*TASK PROMPT:*
The entries below contain a line with "In order to click on HOME" and a line with "This screenshot has width=698, height=2576.". Quote exactly those two lines and all lines between them.

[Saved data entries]
·····

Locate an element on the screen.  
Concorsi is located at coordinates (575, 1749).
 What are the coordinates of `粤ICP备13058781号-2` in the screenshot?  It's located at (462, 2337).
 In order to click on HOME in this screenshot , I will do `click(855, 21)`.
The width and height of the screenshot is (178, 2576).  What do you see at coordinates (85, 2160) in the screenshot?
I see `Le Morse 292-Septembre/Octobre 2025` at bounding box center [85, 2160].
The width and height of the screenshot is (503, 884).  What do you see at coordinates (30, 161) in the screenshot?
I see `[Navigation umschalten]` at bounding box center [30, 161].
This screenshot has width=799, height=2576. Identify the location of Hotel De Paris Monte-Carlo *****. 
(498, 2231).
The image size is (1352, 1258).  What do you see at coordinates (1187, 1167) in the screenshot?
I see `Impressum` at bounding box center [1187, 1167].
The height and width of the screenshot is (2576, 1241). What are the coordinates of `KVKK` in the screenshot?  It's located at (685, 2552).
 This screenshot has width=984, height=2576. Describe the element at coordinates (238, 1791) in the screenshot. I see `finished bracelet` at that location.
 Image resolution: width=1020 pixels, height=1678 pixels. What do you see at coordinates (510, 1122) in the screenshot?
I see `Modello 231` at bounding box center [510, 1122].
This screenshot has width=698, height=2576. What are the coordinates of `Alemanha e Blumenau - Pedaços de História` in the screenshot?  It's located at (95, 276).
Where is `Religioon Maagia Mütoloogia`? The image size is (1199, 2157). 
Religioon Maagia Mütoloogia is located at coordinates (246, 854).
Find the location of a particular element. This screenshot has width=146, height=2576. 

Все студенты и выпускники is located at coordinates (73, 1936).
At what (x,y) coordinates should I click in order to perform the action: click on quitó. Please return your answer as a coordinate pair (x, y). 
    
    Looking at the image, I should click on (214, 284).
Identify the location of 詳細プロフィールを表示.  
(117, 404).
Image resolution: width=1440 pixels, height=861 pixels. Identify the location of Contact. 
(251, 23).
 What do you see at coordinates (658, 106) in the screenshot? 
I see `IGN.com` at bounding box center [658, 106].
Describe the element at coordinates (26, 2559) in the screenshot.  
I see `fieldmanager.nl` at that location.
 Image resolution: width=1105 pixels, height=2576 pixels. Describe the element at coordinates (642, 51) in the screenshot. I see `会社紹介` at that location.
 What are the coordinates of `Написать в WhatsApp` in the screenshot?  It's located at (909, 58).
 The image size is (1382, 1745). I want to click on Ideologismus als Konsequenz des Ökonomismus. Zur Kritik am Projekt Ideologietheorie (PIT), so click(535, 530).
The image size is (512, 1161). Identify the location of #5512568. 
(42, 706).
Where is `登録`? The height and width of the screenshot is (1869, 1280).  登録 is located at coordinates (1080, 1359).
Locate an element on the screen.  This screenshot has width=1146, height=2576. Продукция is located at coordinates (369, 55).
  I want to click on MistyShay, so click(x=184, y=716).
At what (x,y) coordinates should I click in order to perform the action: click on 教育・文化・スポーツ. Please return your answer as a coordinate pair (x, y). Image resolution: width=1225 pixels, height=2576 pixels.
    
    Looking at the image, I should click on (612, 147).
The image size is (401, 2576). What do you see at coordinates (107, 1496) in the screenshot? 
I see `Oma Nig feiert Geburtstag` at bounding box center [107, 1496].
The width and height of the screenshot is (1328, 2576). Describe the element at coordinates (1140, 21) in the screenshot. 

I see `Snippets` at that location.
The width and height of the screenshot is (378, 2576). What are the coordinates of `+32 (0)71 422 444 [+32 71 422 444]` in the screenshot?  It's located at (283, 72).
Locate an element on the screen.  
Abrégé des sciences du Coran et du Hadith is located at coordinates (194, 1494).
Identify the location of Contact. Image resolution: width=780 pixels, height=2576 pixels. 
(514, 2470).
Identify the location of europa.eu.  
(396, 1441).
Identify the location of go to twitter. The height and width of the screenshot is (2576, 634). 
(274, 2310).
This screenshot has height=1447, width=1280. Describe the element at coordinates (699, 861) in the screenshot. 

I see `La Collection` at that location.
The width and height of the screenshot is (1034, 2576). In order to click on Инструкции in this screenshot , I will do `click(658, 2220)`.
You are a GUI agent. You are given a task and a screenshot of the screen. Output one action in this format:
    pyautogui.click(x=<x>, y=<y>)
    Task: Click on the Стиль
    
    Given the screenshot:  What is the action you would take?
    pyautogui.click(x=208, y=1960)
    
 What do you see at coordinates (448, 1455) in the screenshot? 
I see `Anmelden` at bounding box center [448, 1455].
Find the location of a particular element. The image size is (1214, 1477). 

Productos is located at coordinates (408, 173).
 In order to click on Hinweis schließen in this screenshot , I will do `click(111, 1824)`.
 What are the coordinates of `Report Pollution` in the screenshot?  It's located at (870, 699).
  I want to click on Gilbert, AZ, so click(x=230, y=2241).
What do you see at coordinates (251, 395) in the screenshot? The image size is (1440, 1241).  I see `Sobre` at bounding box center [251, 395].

·····

*OUTPUT FOR THIS EXERCISE:*
 In order to click on HOME in this screenshot , I will do `click(855, 21)`.
The width and height of the screenshot is (178, 2576).  What do you see at coordinates (85, 2160) in the screenshot?
I see `Le Morse 292-Septembre/Octobre 2025` at bounding box center [85, 2160].
The width and height of the screenshot is (503, 884).  What do you see at coordinates (30, 161) in the screenshot?
I see `[Navigation umschalten]` at bounding box center [30, 161].
This screenshot has width=799, height=2576. Identify the location of Hotel De Paris Monte-Carlo *****. 
(498, 2231).
The image size is (1352, 1258).  What do you see at coordinates (1187, 1167) in the screenshot?
I see `Impressum` at bounding box center [1187, 1167].
The height and width of the screenshot is (2576, 1241). What are the coordinates of `KVKK` in the screenshot?  It's located at (685, 2552).
 This screenshot has width=984, height=2576. Describe the element at coordinates (238, 1791) in the screenshot. I see `finished bracelet` at that location.
 Image resolution: width=1020 pixels, height=1678 pixels. What do you see at coordinates (510, 1122) in the screenshot?
I see `Modello 231` at bounding box center [510, 1122].
This screenshot has width=698, height=2576. What are the coordinates of `Alemanha e Blumenau - Pedaços de História` in the screenshot?  It's located at (95, 276).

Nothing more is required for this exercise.